A query-based cross-language diagnosis tool for distributed decision making support
Introduction
Complex organizations in general have a decision making structure in which distributed decision makers share information (Barber et al., 2000, Boland et al., 1992, Jennings, 1966). Computer technologies have played an important role in integrating distributed sources of information and improving access (Kraemer and King, 1988, Pinson et al., 1997). Internet technologies have especially accelerated development of distributed decision making systems in which customers perform tasks such as troubleshooting jointly with decision makers.
In recent years, many companies have developed websites that their customers can use to diagnose product problems (Choe et al., 2006, Foo et al., 2000, Kim et al., 2005). A good troubleshooting website can help minimize the need to maintain expensive call centers, and can improve the customer experience. However, most websites include text that users have to read, understand, and follow to navigate the websites. This can obviously cause problems for nonnative users, such as when a Korean user tries to navigate a website containing written English. The traditional solution has been to develop localized websites which present information to users in their native language (Aykin, 2005, Brandon and Jr., 2001). The most expensive and time consuming method of localization is to translate the entire website. An alternative approach proposed in this study focuses on allowing the users to enter queries in the website in their native language to diagnose their problems. One advantage of this approach is that query diagnosis quickly leads to target information minimizing the process of website navigation (Olston & Chi, 2003). In addition, queries are much easier to translate into other languages than entire websites, which means that query translation-based cross-language information retrieval (Q-CLIR) might be a more practical approach for localization than translating the website itself.

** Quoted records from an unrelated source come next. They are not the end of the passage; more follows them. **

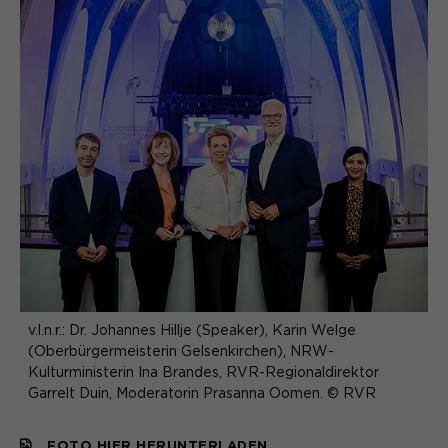
v.l.n.r.: Dr. Johannes Hillje (Speaker), Karin Welge
(Oberbürgermeisterin Gelsenkirchen), NRW-
Kulturministerin Ina Brandes, RVR-Regionaldirektor
Garrelt Duin, Moderatorin Prasanna Oomen. © RVR
FOTO HIER HERUNTERLADEN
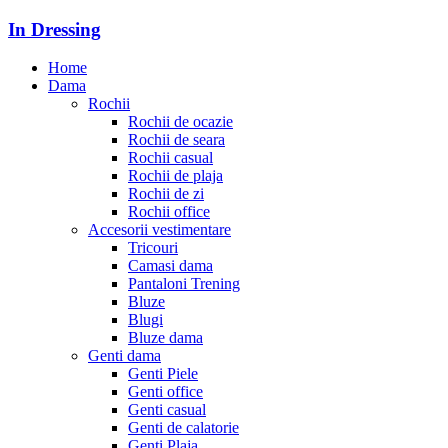
In Dressing
Home
Dama
Rochii
Rochii de ocazie
Rochii de seara
Rochii casual
Rochii de plaja
Rochii de zi
Rochii office
Accesorii vestimentare
Tricouri
Camasi dama
Pantaloni Trening
Bluze
Blugi
Bluze dama
Genti dama
Genti Piele
Genti office
Genti casual
Genti de calatorie
Genti Plaja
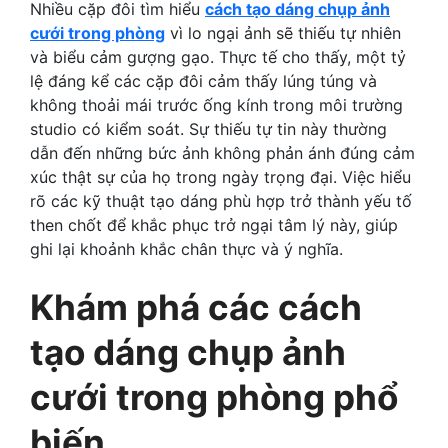
Nhiều cặp đôi tìm hiểu
cách tạo dáng chụp ảnh
cưới trong phòng
vì lo ngại ảnh sẽ thiếu tự nhiên
và biểu cảm gượng gạo. Thực tế cho thấy, một tỷ
lệ đáng kể các cặp đôi cảm thấy lúng túng và
không thoải mái trước ống kính trong môi trường
studio có kiểm soát. Sự thiếu tự tin này thường
dẫn đến những bức ảnh không phản ánh đúng cảm
xúc thật sự của họ trong ngày trọng đại. Việc hiểu
rõ các kỹ thuật tạo dáng phù hợp trở thành yếu tố
then chốt để khắc phục trở ngại tâm lý này, giúp
ghi lại khoảnh khắc chân thực và ý nghĩa.
Khám phá các cách
tạo dáng chụp ảnh
cưới trong phòng phổ
biến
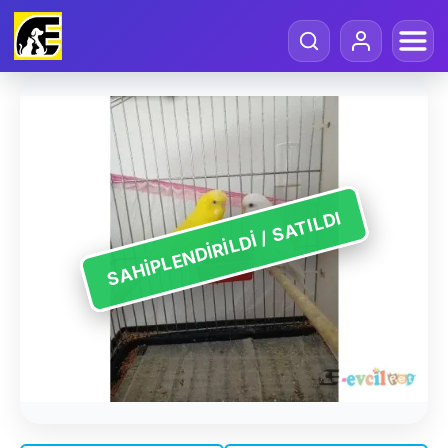
SAHIPLENDIRILDI / SATILDI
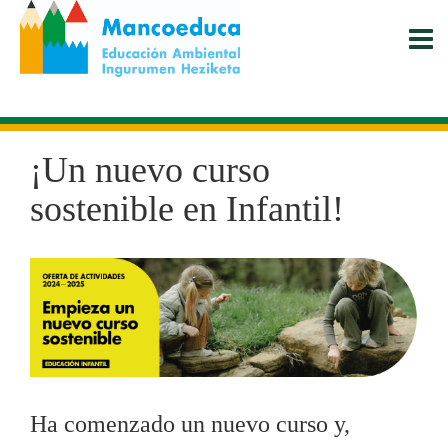
Pasar
al
contenido
principal
¡Un nuevo curso
sostenible en Infantil!
Ha comenzado un nuevo curso y,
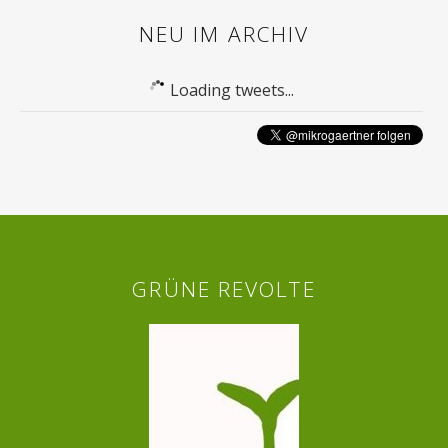
NEU IM ARCHIV
Loading tweets...
GRÜNE REVOLTE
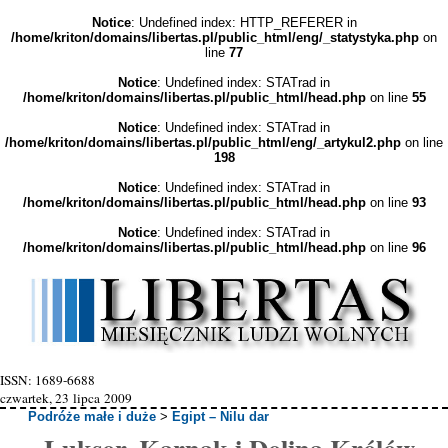
Notice
: Undefined index: HTTP_REFERER in
/home/kriton/domains/libertas.pl/public_html/eng/_statystyka.php
on
line
77
Notice
: Undefined index: STATrad in
/home/kriton/domains/libertas.pl/public_html/head.php
on line
55
Notice
: Undefined index: STATrad in
/home/kriton/domains/libertas.pl/public_html/eng/_artykul2.php
on line
198
Notice
: Undefined index: STATrad in
/home/kriton/domains/libertas.pl/public_html/head.php
on line
93
Notice
: Undefined index: STATrad in
/home/kriton/domains/libertas.pl/public_html/head.php
on line
96
ISSN: 1689-6688
czwartek, 23 lipca 2009
Podróże małe i duże
>
Egipt – Nilu dar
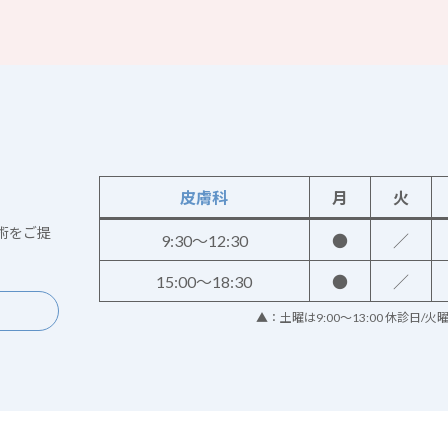
皮膚科
月
火
術をご提
9:30～12:30
●
／
15:00～18:30
●
／
▲：土曜は9:00～13:00 休診日/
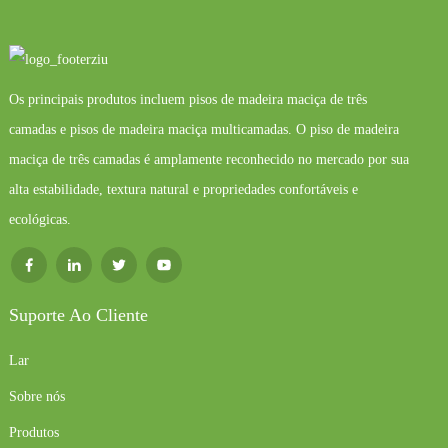
Os principais produtos incluem pisos de madeira maciça de três
camadas e pisos de madeira maciça multicamadas. O piso de madeira
maciça de três camadas é amplamente reconhecido no mercado por sua
alta estabilidade, textura natural e propriedades confortáveis ​​e
ecológicas.
Suporte Ao Cliente
Lar
Sobre nós
Produtos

CLIR is defined as a method for finding relevant documents in one language (or target language) using a query expressed in another language (Chen, 2003, Diekema, 2003, Lee et al., 2004, Mitkov, 2003, Petrelli et al., 2002, Salton, 1970, Salton, 1973). Previous applications of Q-CLIR have focused for the most part on allowing users to retrieve information from large databases. It seems reasonable that this approach could be easily applied to help users diagnose or troubleshoot problems with a product in a website resulting in a method we call query translation-based cross-language diagnosis (Q-CLD). In such an approach, a user would diagnose product problems by entering a query describing the problem. The system would then translate the query and return potential diagnoses.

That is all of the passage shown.